- _MATERIAL FOR THIS TASK_
_ _ _ _ _ _ _

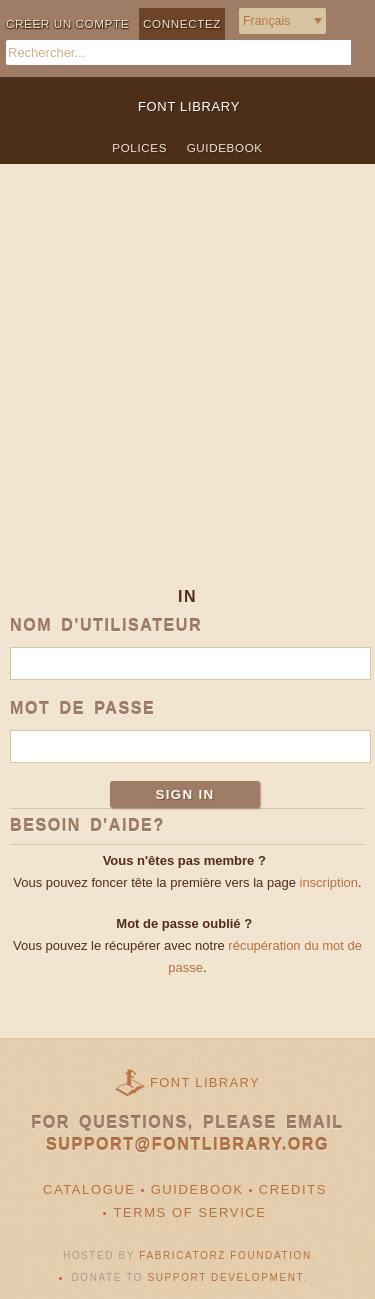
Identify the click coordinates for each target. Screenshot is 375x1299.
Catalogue (89, 1189)
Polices (139, 147)
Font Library (205, 1082)
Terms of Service (189, 1212)
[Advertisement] (187, 391)
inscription (329, 882)
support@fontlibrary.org (187, 1144)
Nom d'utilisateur (106, 625)
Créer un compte (67, 23)
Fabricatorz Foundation (225, 1255)
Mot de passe (82, 708)
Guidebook (225, 147)
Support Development (226, 1277)
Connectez (182, 23)
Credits (293, 1189)
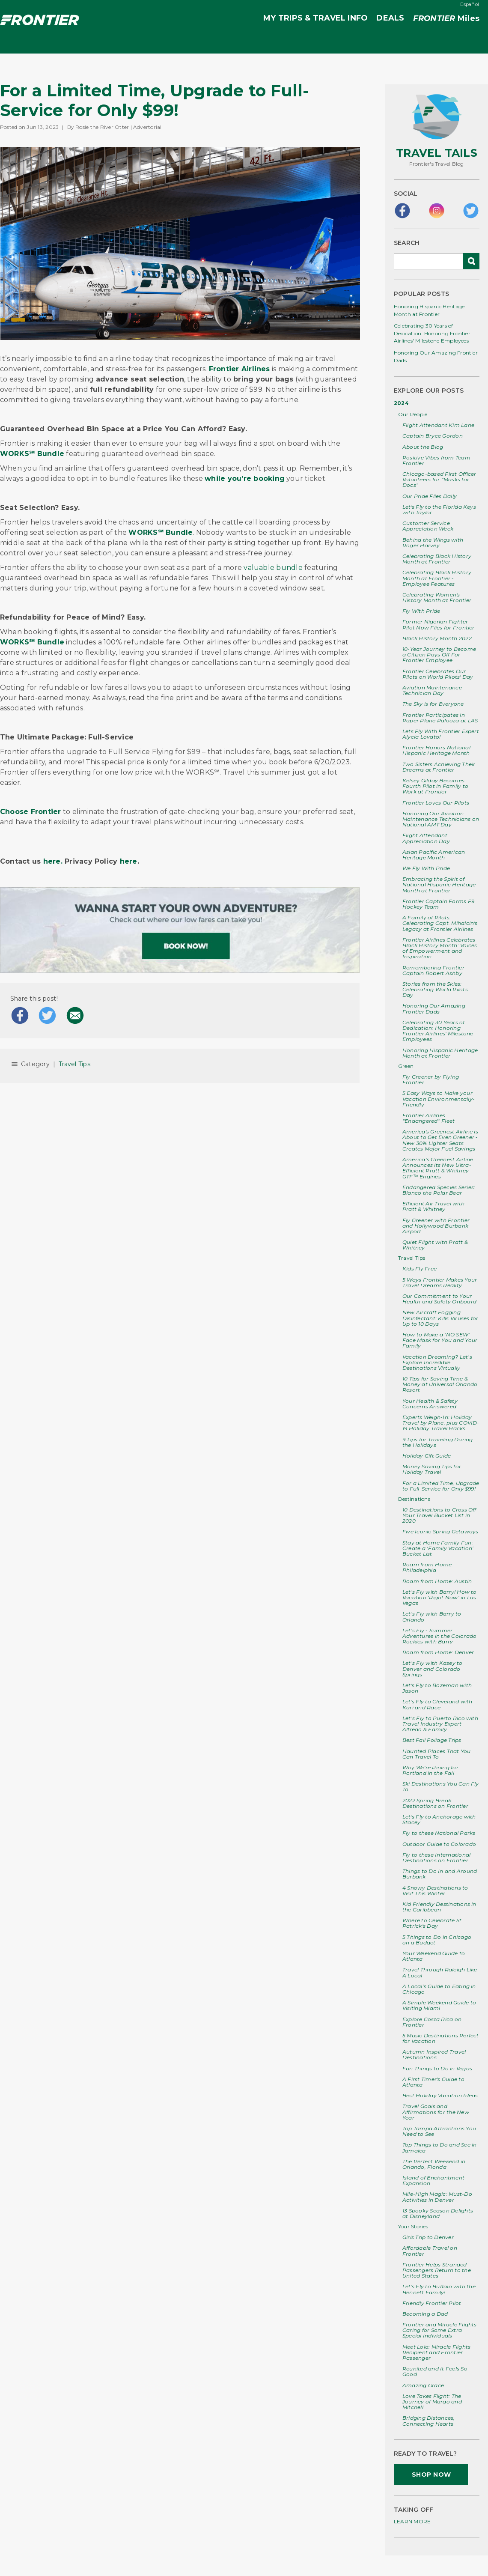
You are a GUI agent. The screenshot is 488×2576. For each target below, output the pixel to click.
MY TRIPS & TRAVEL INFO (315, 18)
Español (469, 4)
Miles (446, 18)
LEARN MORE (412, 2521)
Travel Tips (74, 1064)
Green (406, 1066)
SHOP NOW (431, 2474)
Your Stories (413, 2226)
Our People (412, 414)
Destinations (414, 1499)
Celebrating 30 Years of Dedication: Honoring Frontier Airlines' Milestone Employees (432, 333)
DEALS (390, 18)
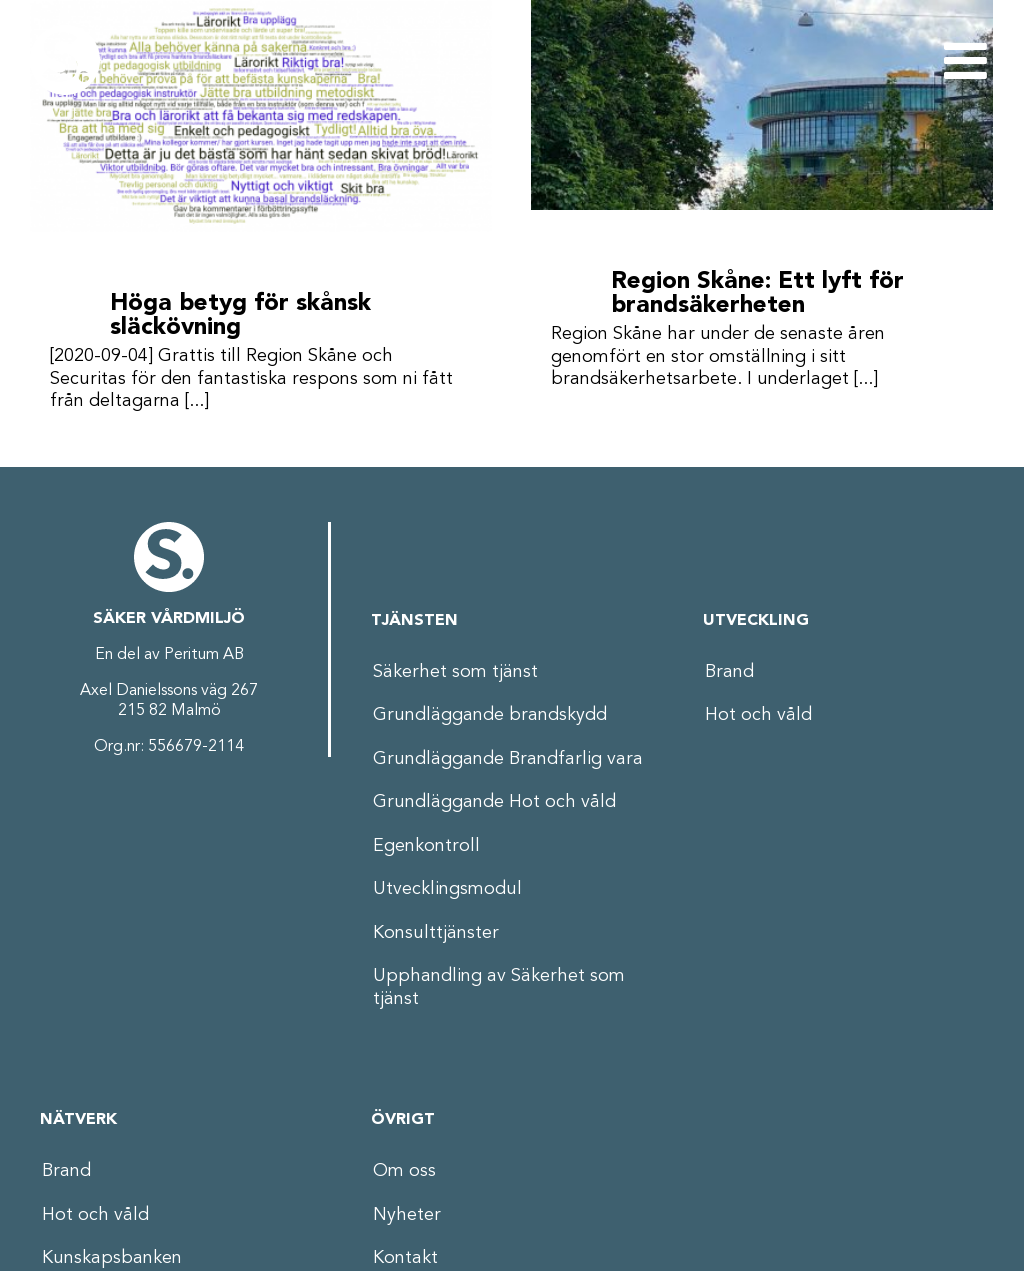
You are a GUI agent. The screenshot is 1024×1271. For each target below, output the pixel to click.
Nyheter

_ _ _ _ _ _ _

- _REQUIRED ACTION_
From the data above, show each line that contains "output".

- _FINISHED EXERCISE_
You are a GUI agent. The screenshot is 488×2576. For each target below, output the pixel to click.
You are a GUI agent. The screenshot is 1024×1271. For each target below, output the pixel to click.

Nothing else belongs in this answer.